#### [PROBLEM]
The required output is the exact sequence of lines from the line holding "Breaking space news, the" to the end of the records, inclusive.

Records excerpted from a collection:
-- Opening Marker --

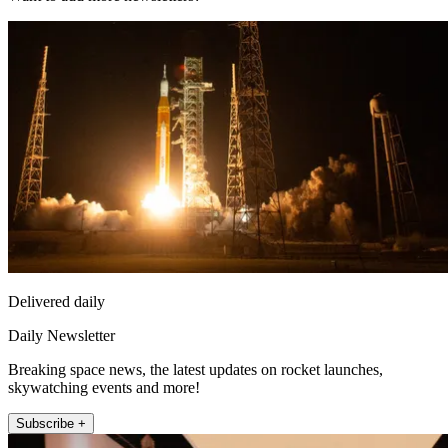
Delivered daily
Daily Newsletter
Breaking space news, the latest updates on rocket launches,
skywatching events and more!
Subscribe +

-- Closing Marker --

#### [SOLUTION FOR THIS EXERCISE]
Breaking space news, the latest updates on rocket launches,
skywatching events and more!
Subscribe +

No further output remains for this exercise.